Asked if the government plans to beef up security, Van Hovell said he couldn't comment. But he did say that the government is making a concerted effort to reach out to the Muslim community in the Netherlands and the larger Muslim world.
"We're explaining that in the Netherlands you have freedom of expression, and that at the same time the Dutch government is very concerned about the message Mr. Wilders supposedly wants to portray in his movie," van Hovell said.
Wilders has requested additional personal security from the government.
Wilders' rhetoric may have struck a chord among a part of the Dutch population. One poll suggests that if elections were held today, his Freedom Party would win 26 seats in the 150-seat Tweede Kamer -- Holland's House of Representatives -- up from nine the party won last November.
Muslim reaction to Wilders' film has been predictably less supportive. Some are calling for it to be outlawed before it is broadcast, and groups of both Muslims and non-Muslims have publicly denounced the film.

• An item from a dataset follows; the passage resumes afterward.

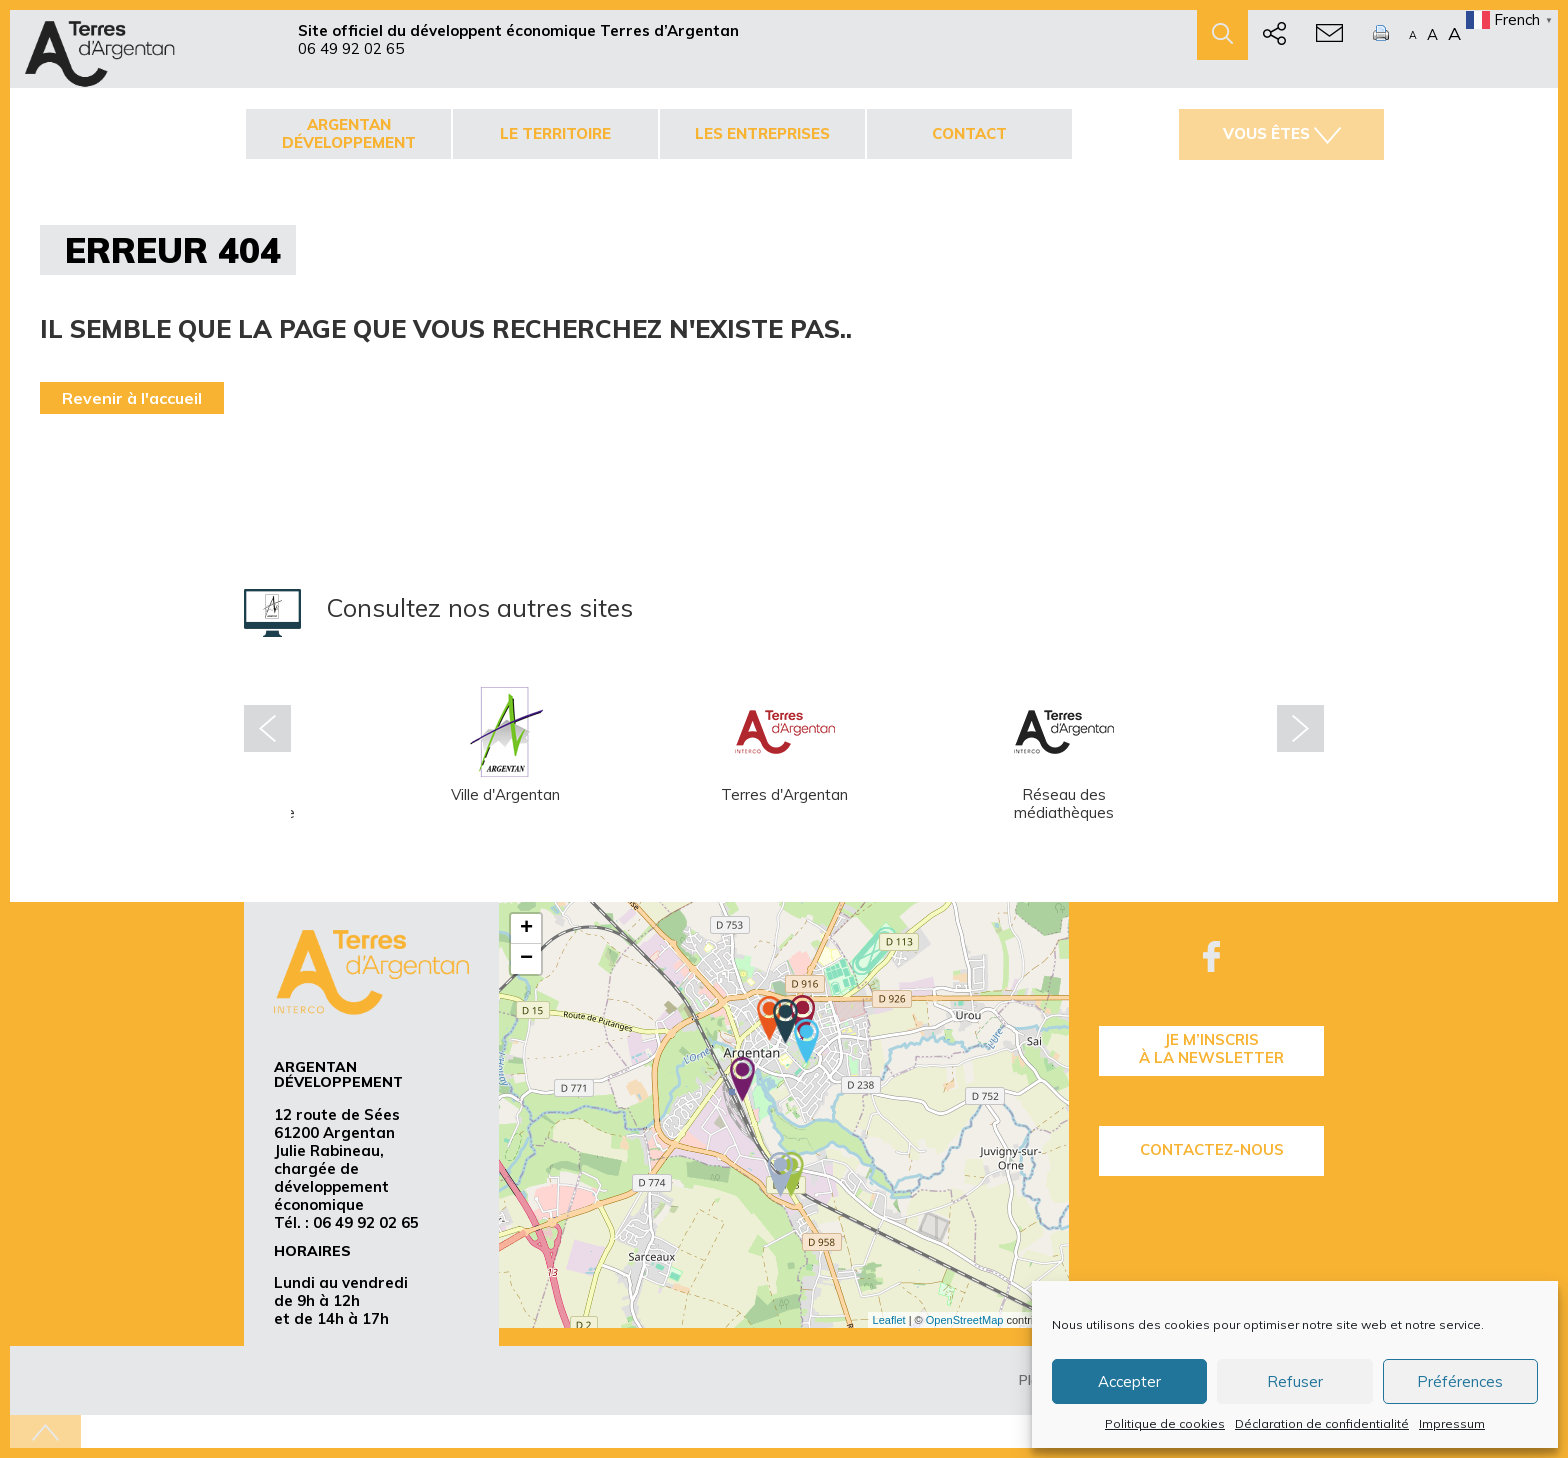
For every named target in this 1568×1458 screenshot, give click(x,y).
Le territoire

"I think he's addicted to the attention of the media," said Zainab al-Touraihi, secretary-general of the Contact Body for Muslims, the official Muslim advisory body to the Dutch government. "He's doing it for political reasons, and I'm sure he's getting more and more votes. And that's the scary thing, actually."
She said she supported Wilders' right to make the movie, though she said she was certain it would be skewed and harmful to both Dutch Muslims and the Netherlands as a whole.
"He would like to see that every Muslim woman is in prayers and held at home and that they have no rights, but he's not looking at Muslims these days," she said. "The Koran is a matter of interpretation, just like the Bible and the Torah. You need to interpret, not take it literally."
Al-Touraihi's group has long had a standing invitation to Wilders to speak to its members or take part in a debate. And Wilders has always ignored it, she said.
"If he really believed in these things, he would go out and sit with us and talk about issues, but he's never responded, so it's a one-man show and a one-way show," al-Touraihi said. "As a member of parliament, he can get every camera in front of him and say whatever he wants, but he never goes out for debates because I think he knows that he would lose voters."
For Wilders, though, all the criticism is just proof that he's on the right path.
"The reaction is proof of how much the movie is needed," he said. "This is not Morocco. We're living in the Kingdom of the Netherlands, a free country."